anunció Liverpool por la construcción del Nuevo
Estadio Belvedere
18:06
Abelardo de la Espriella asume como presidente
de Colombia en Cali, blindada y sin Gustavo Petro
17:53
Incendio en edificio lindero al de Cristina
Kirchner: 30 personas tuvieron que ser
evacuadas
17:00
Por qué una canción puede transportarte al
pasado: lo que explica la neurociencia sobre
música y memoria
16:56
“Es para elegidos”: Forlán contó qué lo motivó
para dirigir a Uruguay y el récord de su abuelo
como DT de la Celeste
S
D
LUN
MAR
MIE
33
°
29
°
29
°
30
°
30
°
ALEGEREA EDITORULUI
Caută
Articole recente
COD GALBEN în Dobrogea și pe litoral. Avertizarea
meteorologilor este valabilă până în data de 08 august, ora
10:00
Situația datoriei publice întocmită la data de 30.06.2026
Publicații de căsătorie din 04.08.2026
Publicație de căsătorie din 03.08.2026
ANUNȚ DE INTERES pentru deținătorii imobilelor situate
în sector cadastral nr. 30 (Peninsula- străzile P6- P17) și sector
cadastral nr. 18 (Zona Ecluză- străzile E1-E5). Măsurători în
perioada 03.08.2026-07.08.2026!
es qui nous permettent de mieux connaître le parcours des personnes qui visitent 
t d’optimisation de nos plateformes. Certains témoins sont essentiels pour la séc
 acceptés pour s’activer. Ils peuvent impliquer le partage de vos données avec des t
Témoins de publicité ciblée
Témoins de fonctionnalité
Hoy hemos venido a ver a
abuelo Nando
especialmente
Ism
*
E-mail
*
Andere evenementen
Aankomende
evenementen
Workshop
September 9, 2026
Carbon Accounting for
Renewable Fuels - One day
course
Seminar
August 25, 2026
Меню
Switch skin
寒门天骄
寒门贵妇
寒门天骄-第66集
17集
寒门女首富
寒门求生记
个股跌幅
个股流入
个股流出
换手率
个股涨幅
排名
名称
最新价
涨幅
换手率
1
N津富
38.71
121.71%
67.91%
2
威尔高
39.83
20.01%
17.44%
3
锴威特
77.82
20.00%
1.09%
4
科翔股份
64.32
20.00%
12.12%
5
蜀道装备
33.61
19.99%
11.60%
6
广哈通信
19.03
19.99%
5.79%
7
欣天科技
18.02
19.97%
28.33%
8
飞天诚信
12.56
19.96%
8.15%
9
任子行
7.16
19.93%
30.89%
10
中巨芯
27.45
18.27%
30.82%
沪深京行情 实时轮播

------

§ **ABOUT THIS TASK**
Lines above that have "cadastral": copy each of them.

§ **REPLY**
în sector cadastral nr. 30 (Peninsula- străzile P6- P17) și sector
cadastral nr. 18 (Zona Ecluză- străzile E1-E5). Măsurători în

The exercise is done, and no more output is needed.